─── DATA LISTING

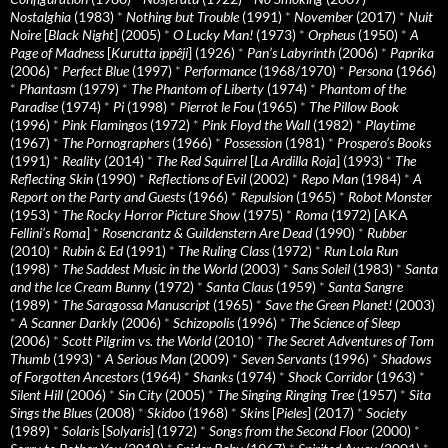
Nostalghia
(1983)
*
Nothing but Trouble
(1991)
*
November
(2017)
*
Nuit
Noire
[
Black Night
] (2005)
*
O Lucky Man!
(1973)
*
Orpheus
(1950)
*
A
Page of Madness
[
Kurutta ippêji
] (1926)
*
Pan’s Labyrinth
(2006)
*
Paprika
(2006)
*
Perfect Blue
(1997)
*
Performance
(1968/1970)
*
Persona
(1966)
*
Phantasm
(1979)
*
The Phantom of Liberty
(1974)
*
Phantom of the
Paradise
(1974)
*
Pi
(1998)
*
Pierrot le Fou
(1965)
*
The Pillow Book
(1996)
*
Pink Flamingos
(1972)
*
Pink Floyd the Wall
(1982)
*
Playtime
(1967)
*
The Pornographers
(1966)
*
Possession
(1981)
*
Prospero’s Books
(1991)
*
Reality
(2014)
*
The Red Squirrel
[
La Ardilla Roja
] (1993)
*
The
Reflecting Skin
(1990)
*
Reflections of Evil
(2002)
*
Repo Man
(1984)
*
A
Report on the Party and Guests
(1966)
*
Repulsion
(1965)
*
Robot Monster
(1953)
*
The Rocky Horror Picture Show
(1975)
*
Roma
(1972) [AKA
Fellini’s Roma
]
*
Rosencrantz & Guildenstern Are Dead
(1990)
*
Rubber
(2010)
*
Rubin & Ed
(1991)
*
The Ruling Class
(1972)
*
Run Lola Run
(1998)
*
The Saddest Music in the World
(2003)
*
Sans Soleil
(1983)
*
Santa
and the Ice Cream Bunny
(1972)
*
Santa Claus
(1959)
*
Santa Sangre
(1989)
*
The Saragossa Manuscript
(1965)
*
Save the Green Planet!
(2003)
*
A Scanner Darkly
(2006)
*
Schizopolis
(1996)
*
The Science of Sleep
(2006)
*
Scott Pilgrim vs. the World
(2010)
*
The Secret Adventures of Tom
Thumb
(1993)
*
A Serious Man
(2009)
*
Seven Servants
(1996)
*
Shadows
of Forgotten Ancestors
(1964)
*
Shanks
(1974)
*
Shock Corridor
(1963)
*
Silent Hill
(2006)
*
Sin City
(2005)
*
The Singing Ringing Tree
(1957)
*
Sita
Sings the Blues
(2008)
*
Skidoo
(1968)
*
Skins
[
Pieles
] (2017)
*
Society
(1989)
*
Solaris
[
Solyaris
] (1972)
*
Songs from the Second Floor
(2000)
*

──────

**WHAT YOU NEED TO DO**. Would you reproduce the lines above, from the very first through the line containing "Report on the Party and Guests", exactly and without the pictures?

**ANSWER SECTION**.
Nostalghia
(1983)
*
Nothing but Trouble
(1991)
*
November
(2017)
*
Nuit
Noire
[
Black Night
] (2005)
*
O Lucky Man!
(1973)
*
Orpheus
(1950)
*
A
Page of Madness
[
Kurutta ippêji
] (1926)
*
Pan’s Labyrinth
(2006)
*
Paprika
(2006)
*
Perfect Blue
(1997)
*
Performance
(1968/1970)
*
Persona
(1966)
*
Phantasm
(1979)
*
The Phantom of Liberty
(1974)
*
Phantom of the
Paradise
(1974)
*
Pi
(1998)
*
Pierrot le Fou
(1965)
*
The Pillow Book
(1996)
*
Pink Flamingos
(1972)
*
Pink Floyd the Wall
(1982)
*
Playtime
(1967)
*
The Pornographers
(1966)
*
Possession
(1981)
*
Prospero’s Books
(1991)
*
Reality
(2014)
*
The Red Squirrel
[
La Ardilla Roja
] (1993)
*
The
Reflecting Skin
(1990)
*
Reflections of Evil
(2002)
*
Repo Man
(1984)
*
A
Report on the Party and Guests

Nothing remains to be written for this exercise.